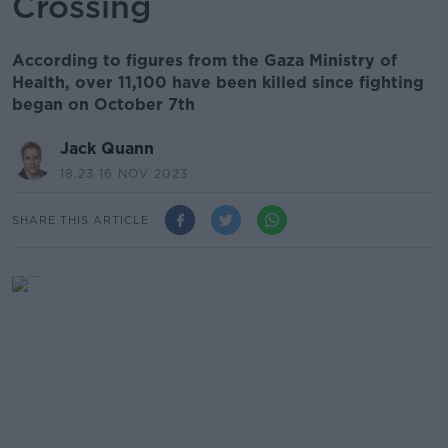
Crossing
According to figures from the Gaza Ministry of
Health, over 11,100 have been killed since fighting
began on October 7th
Jack Quann
18.23 16 NOV 2023
SHARE THIS ARTICLE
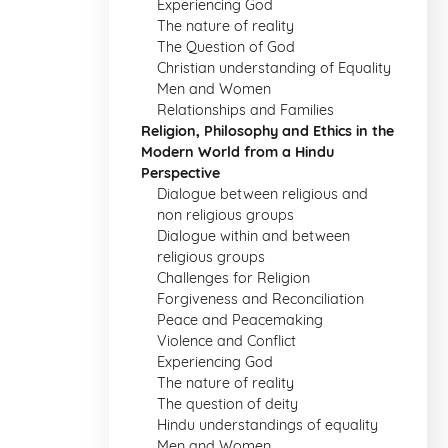
Experiencing God
The nature of reality
The Question of God
Christian understanding of Equality
Men and Women
Relationships and Families
Religion, Philosophy and Ethics in the
Modern World from a Hindu
Perspective
Dialogue between religious and
non religious groups
Dialogue within and between
religious groups
Challenges for Religion
Forgiveness and Reconciliation
Peace and Peacemaking
Violence and Conflict
Experiencing God
The nature of reality
The question of deity
Hindu understandings of equality
Men and Women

..........

__Task description__.
Everything from the first line of the listing above through the line that contains "Challenges for Religion" is to be restated word for word, minus the pictures.

__Result of this task__.
Crossing
According to figures from the Gaza Ministry of
Health, over 11,100 have been killed since fighting
began on October 7th
Jack Quann
18.23 16 NOV 2023
SHARE THIS ARTICLE
Experiencing God
The nature of reality
The Question of God
Christian understanding of Equality
Men and Women
Relationships and Families
Religion, Philosophy and Ethics in the
Modern World from a Hindu
Perspective
Dialogue between religious and
non religious groups
Dialogue within and between
religious groups
Challenges for Religion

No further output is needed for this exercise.